**Work required**
Every entry below has to appear again in your reply, word for word, but no picture may.

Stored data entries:
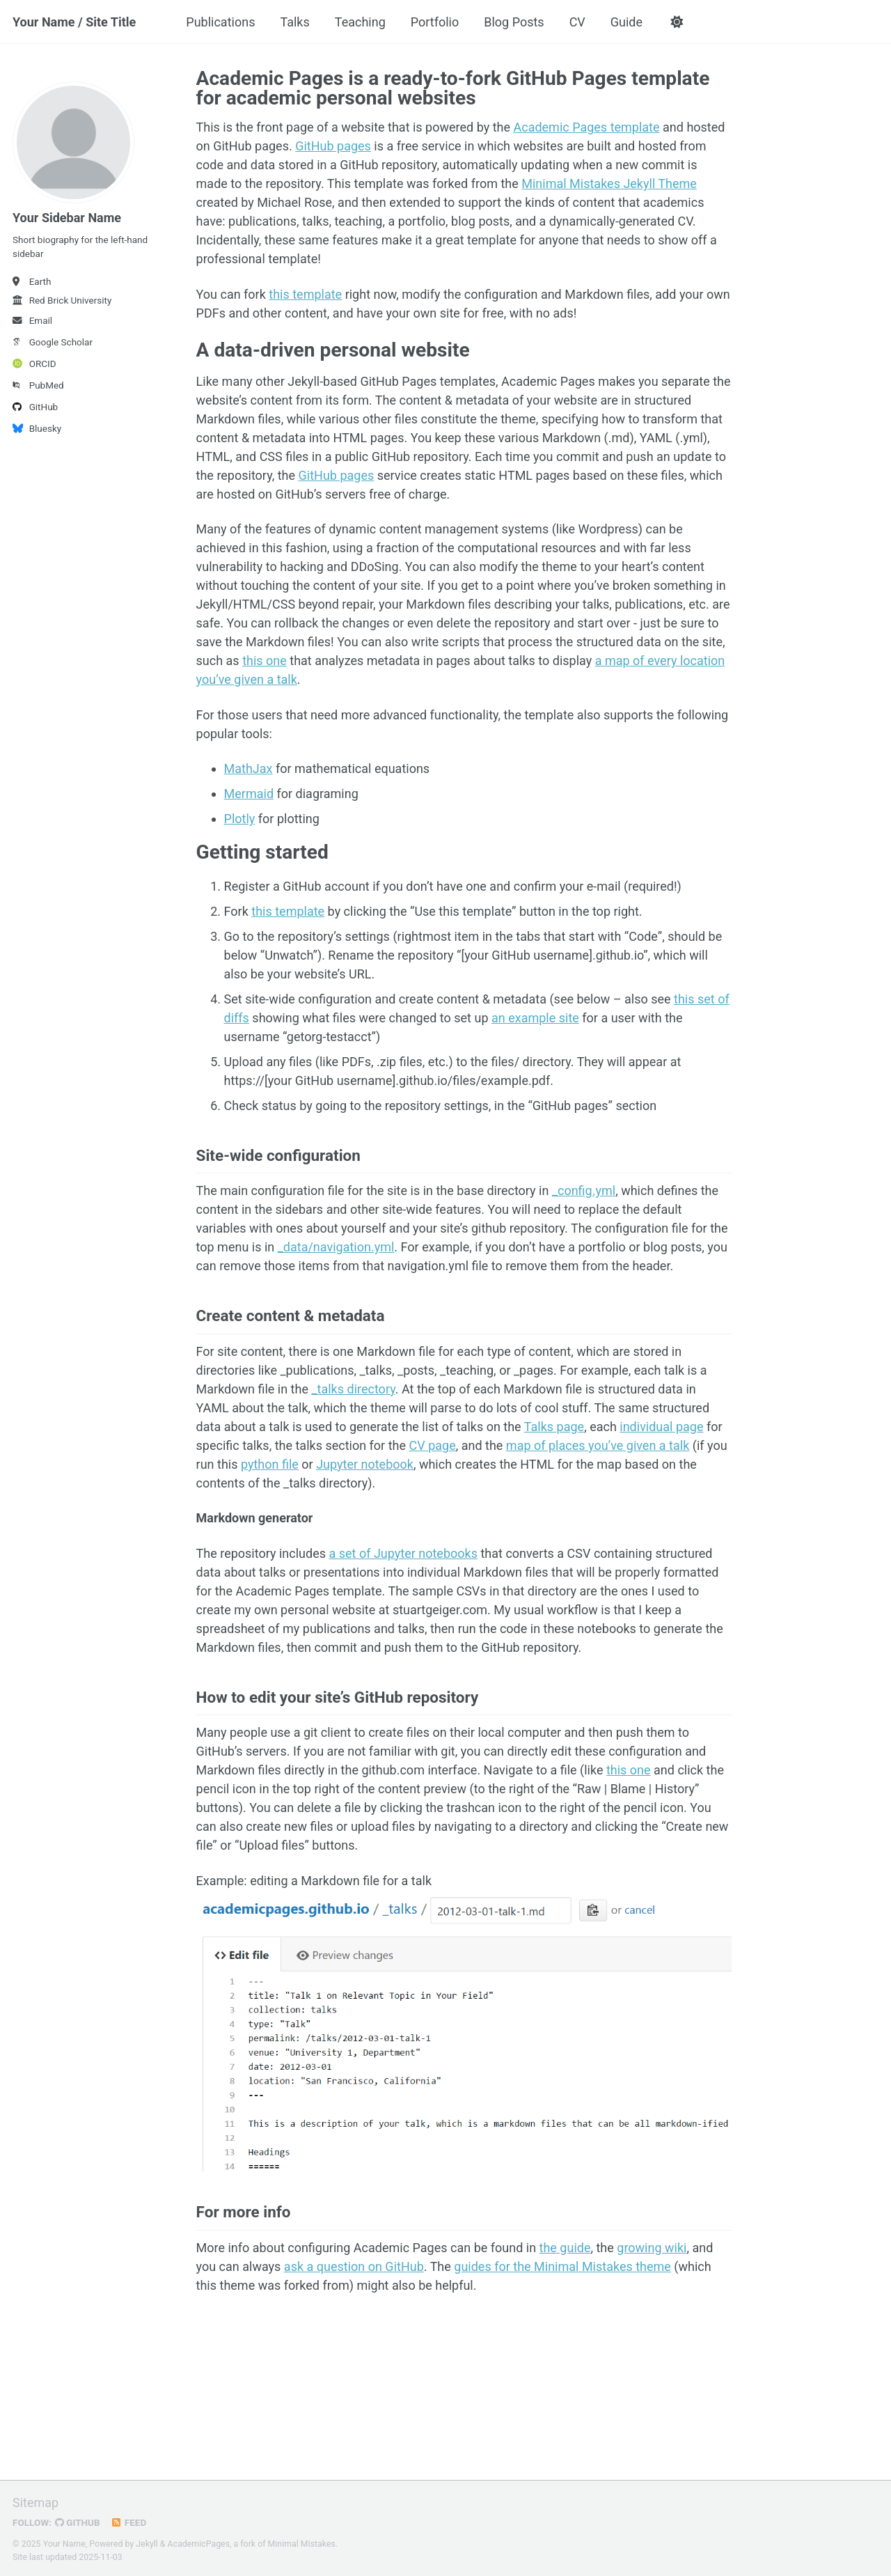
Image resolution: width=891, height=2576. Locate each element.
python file (270, 1464)
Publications (220, 22)
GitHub (35, 406)
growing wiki (651, 2247)
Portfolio (435, 22)
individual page (661, 1426)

**Result for this task**
Image resolution: width=891, height=2576. Locate each element.
python file (270, 1464)
Publications (220, 22)
GitHub (35, 406)
growing wiki (651, 2247)
Portfolio (435, 22)
individual page (661, 1426)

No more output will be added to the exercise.